Git – distributed source control
August 29, 2007
I watched Linus Torvalds rant on Git and distributed source control management (SCM). First of all, Torvalds is a hard-core jerk. He is stunningly obnoxious and egotistical; the very embodiment of the poorly socialized nerd stereotype. As for the talk, he takes a lot of credit for some fairly well known ideas (much like Linux OS).

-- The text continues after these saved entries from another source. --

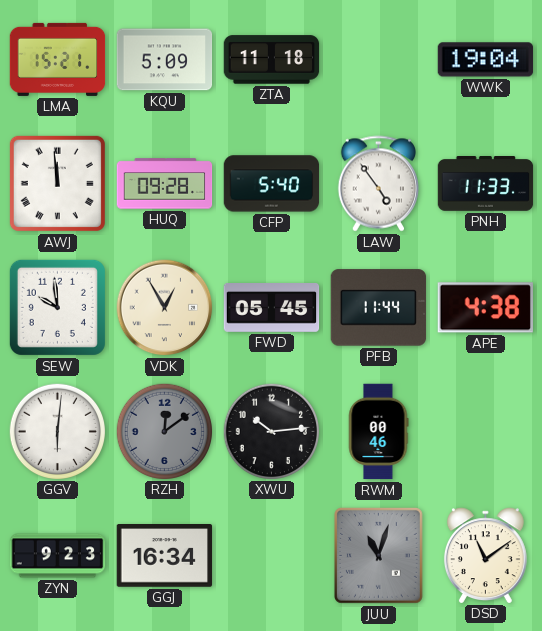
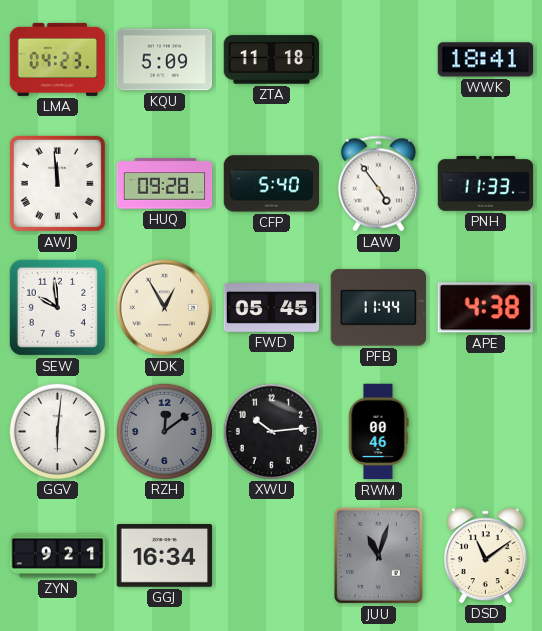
LMA: 15:21 -> 04:23
WWK: 19:04 -> 18:41
ZYN: 9:23 -> 9:21
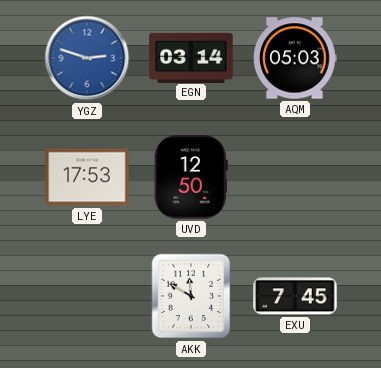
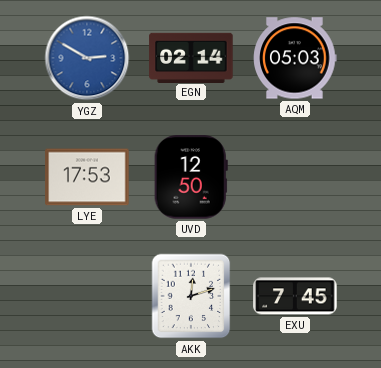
YGZ: 2:48 -> 2:50
EGN: 03:14 -> 02:14
AKK: 11:50 -> 12:12
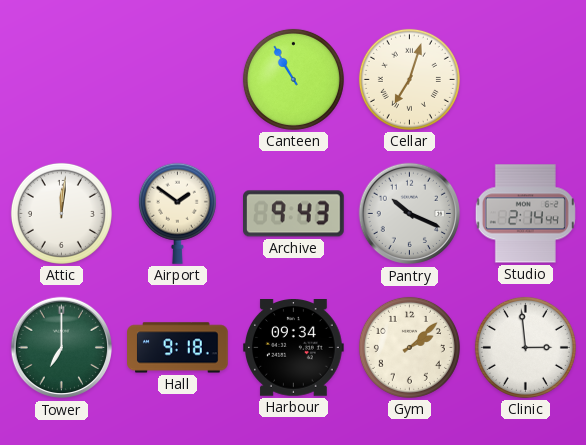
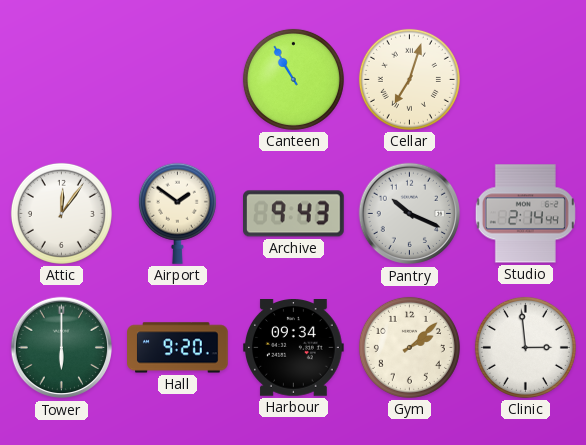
Attic: 12:01 -> 12:06
Tower: 7:00 -> 6:00
Hall: 9:18 -> 9:20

He admits he got from BitKeeper the concept of distributed version control, which is the only interesting thing about git. He then pretends that applying SHA-1 hashes to check consistency and equivalence is an earth-shattering invention. If Torvalds is the first to apply it to SCM, that says more about the poor implementation of other SCMs than his otherworldly genius. He then rambles about git’s insane performance. I don’t know how git is implemented, but I assume there are two techniques that can increase performance. The first is to use a modified rsync algorithm to quickly compute and transmit the changes between two repositories. The second is to merge the hash computation and compression into one pass over a file, since the bottleneck for large repositories will be disk access. And it certainly helps that he has very deep knowledge of the kernel. I was confused when he kept saying that merging was extremely fast in git, but I assume he means merging without conflicts. Big freakin’ deal! Conflicts are where things get horribly difficult because you have to manually pick which change set you want to apply to the repository. Since the modifications to the different subsystems rarely touch the same files, he probably doesn’t have to deal with conflicts much.

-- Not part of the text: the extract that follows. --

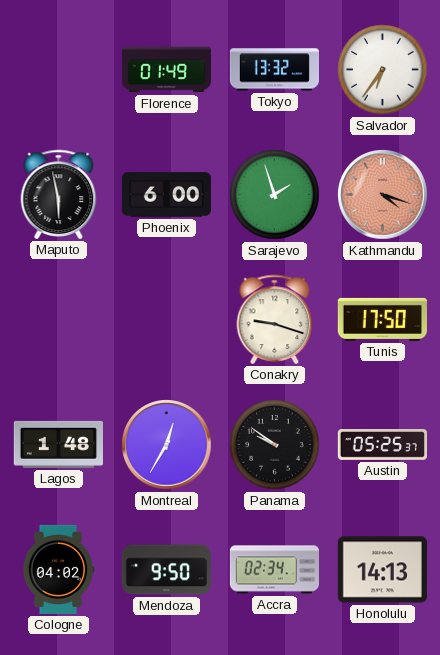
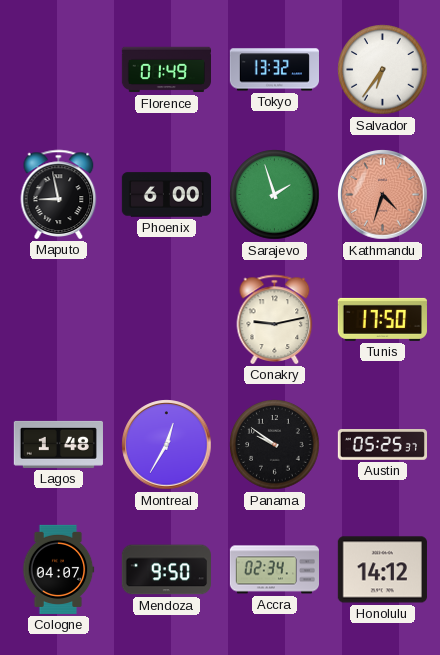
Maputo: 5:58 -> 8:58
Kathmandu: 4:18 -> 4:33
Conakry: 9:18 -> 9:13
Cologne: 04:02 -> 04:07
Honolulu: 14:13 -> 14:12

Despite his radioactive endorsement, the concept of distributed version control is actually quite nice. Rather than have a central repository managed by Torvalds, imagine a tree rooted at his holiness. The leaves of the tree are where most of the edits take place. The nodes in the middle correspond to project managers for the various subsystems in Linux. If you want to modify the SCSI code, you edit and test your private codebase and then push the changes to the guy who manages that small chunk. The changes will bubble up the tree, getting tested repeatedly in combination with larger changesets, until it arrives at the root repository. It’s actually a very nice model for a large development team.
Some in the audience didn’t see how this model could be applied to Google. Here’s an example. The codebase for Gmail is big, but broken into distinct subprojects. Every developer gets his own repository to edit and run a (small, testable) version of Gmail. A group of devs working on spellcheck can update their repositories, then push the changes up to the UI manager, who is merging changes from a variety of small groups. He pushes his changes up the chain of “managers” until it lands in the Gmail architect’s codebase. It works pretty much the same way companies do it now with centralized systems: make changes to a branch, then merge branches together until you reach the main branch. But distributed SCM more closely matches this process, and even encourages it. Just layer it on top of the existing org chart: architect at the root, devs and testers at the leaves, project managers in between.

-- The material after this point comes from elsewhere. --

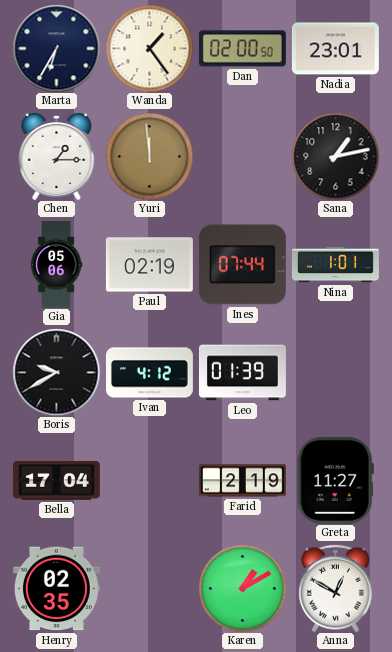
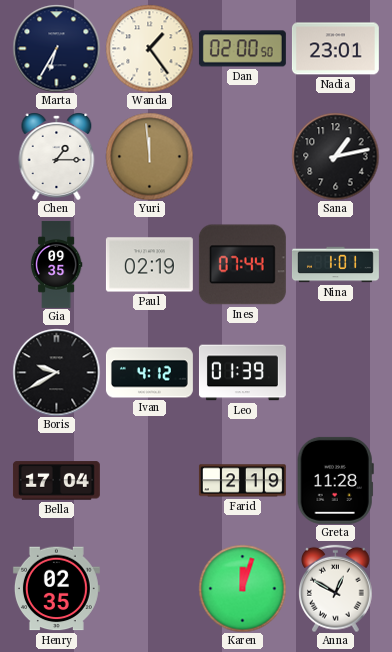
Gia: 05:06 -> 09:35
Greta: 11:27 -> 11:28
Karen: 1:10 -> 12:03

Subversion should add namespaces to the branch tags. I should be able to create a branch called “experimental” within my namespace which doesn’t conflict with anyone else. When I want to merge with someone else, they just fetch my tag within my namespace. In fact, the quickest solution is to support URIs as tag names. Problem solved. Now you get “distributed” development within a centralized repository. It can’t be that easy, can it?